Anticipate Issues As Possible Before They Arise

Technology and medicine have an almost symbiotic relationship. While eating right and exercising regularly are all a person really needs to do in order to maintain baseline homeostasis, that’s harder and harder in today’s modern world. We are expected to be available to our technological devices 24/7.

Where is your smartphone right now? Is that the media device you’re using to read this very writing? Or is the device in your pocket as you peruse a laptop or a tablet? Likely enough it’s within five feet of your person and has been since you bought it.

Also, you’re probably not walking to work, or riding your bicycle. In all likelihood you’re either on a bus, a train, driving, or carpooling. And when you get to work, unless you’re in construction, a physical trainer, or working in a field somewhere, the totality of your responsibilities likely doesn’t do anything to induce physical activity. You’re probably behind a desk.

Even if you’re trying to eat right and exercise regularly, you’re going to find your body responding to today’s technologically saturated environment. This is a pretty big healthcare challenge you need to anticipate. But it’s a mixed challenge because there’s a blessing on the other side of it.

The Other Side

Even though technology has led to some level of health issues physically and cognitively, it has arguably produced many more advances which help overcome healthcare challenges. Prosthetics are making it so that people who have lost limbs can almost live life as they did before. Robotics are combining to make this more feasible than ever.

Advances have been made which facilitate sight for the blind, and hearing for the deaf. You can find hearing solutions at NH Hearing Institute that are top-of-the-line, and feature some cutting-edge medical tech. Hearing aids are becoming integrated biologically. Have you ever heard the term “cybernetic organism”?

The truth is, mankind is in a period of transition where cyborgs are actually among us. A cybernetic organism is a biology dependent on technology. An older gentleman with a pacemaker is, by that definition, a cyborg! Now, this is said tongue-in-cheek, but it’s considerable. Body modification and management are transcending science and becoming an art.

A great example of technology, aesthetic sensibility, and medicine combining to a better life in terms of physicality is “CoolSculpting”. Without invasive surgery or pervasive downtime, fat can be “Frozen away”. CoolScultping at the Warmuth Institute is providing body reshaping options which are downright staggering in this regard.

CRISPR And The Future

Then you’ve got “CRISPR”, which is technology that is literally used to re-shape DNA. CRISPR is DNA editing.

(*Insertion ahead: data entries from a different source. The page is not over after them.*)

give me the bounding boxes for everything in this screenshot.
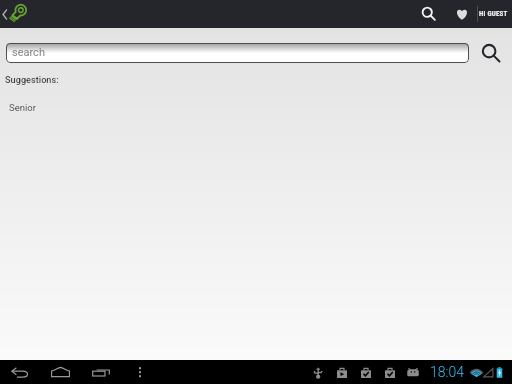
staticText: Senior [9, 102, 36, 113]
button[interactable]: Back [8, 360, 32, 384]
staticText: HI GUEST [479, 10, 508, 18]
button[interactable]: search [6, 43, 469, 63]
button[interactable]: HI GUEST [475, 0, 512, 28]
button[interactable]: Back to home [0, 0, 35, 28]
staticText: 18:04 [430, 364, 465, 380]
button[interactable]: Home [48, 360, 72, 384]
button[interactable]: Favorites [451, 0, 473, 28]
staticText: search [12, 46, 45, 59]
button[interactable]: Senior [0, 100, 512, 114]
button[interactable]: Search [478, 39, 504, 67]
button[interactable]: Recent apps [89, 360, 113, 384]
staticText: Suggestions: [5, 74, 59, 85]
button[interactable]: More options [131, 363, 149, 381]
button[interactable]: Search [416, 0, 442, 28]
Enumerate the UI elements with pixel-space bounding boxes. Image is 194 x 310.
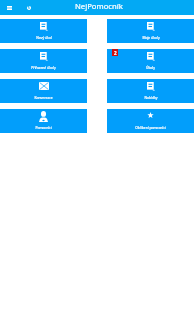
staticText: Oblíbení pomocníci (135, 125, 166, 129)
button[interactable]: Pomocníci (0, 109, 87, 133)
button[interactable]: Nabídky (107, 79, 194, 103)
button[interactable]: Refresh (19, 0, 38, 15)
button[interactable]: Přiřazené úkoly (0, 49, 87, 73)
button[interactable]: Moje úkoly (107, 19, 194, 43)
staticText: Konverzace (34, 95, 53, 99)
staticText: Úkoly (146, 65, 155, 69)
button[interactable]: Úkoly (107, 49, 194, 73)
staticText: Nový úkol (36, 35, 52, 39)
staticText: Nabídky (144, 95, 158, 99)
staticText: Moje úkoly (142, 35, 160, 39)
staticText: 2 (114, 50, 117, 56)
button[interactable]: Konverzace (0, 79, 87, 103)
staticText: NejPomocník (75, 1, 123, 11)
staticText: Přiřazené úkoly (31, 65, 56, 69)
button[interactable]: Open navigation menu (0, 0, 19, 15)
button[interactable]: Oblíbení pomocníci (107, 109, 194, 133)
button[interactable]: Nový úkol (0, 19, 87, 43)
staticText: Pomocníci (35, 125, 52, 129)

Hybridization, cloning, designer babies, and genetic sequencing are all realities in today’s world that exponentially expand in ways which keep pace with technology. Accordingly, healthcare challenges that were impossible to overcome are now on the horizon. Remember that scene in the film The Fifth Element where doctors use the tissue to essentially recreate an entire human being using their 25th-century technology?

The truth is, theoretically, we’ve got the knowledge; it’s just that the mechanical tech isn’t there, and the nature of consciousness is yet to be understood. The AI event horizon is knocking on that door, though. Once computer consciousness transcends that which is human, the medical implications will be staggering.

With 3D printing and AI, we are swiftly approaching that event horizon. With modern backup redundancy strategies applied to a healthcare program, it may be possible that in fifty years’ time, you won’t be able to die! When you go to sleep, a computer may back up your mind to a cloud-based server.

Your body may be made of synthetic flesh, and if it dies, a new one is printed off with your mind uploaded inside. The worst you’ll lose is a day. A terrifying science fiction possibility, but dear reader, it is knocking on humanity’s back door even now.

A Strange New World

So at the end of the day, technology remains a double-edged sword. On one hand, it makes it possible to overcome common conditions which were—and in many under-developed nations still are—entirely beyond humanity’s scope to overcome. On the other, such technology is rapidly transitioning humanity into a new era.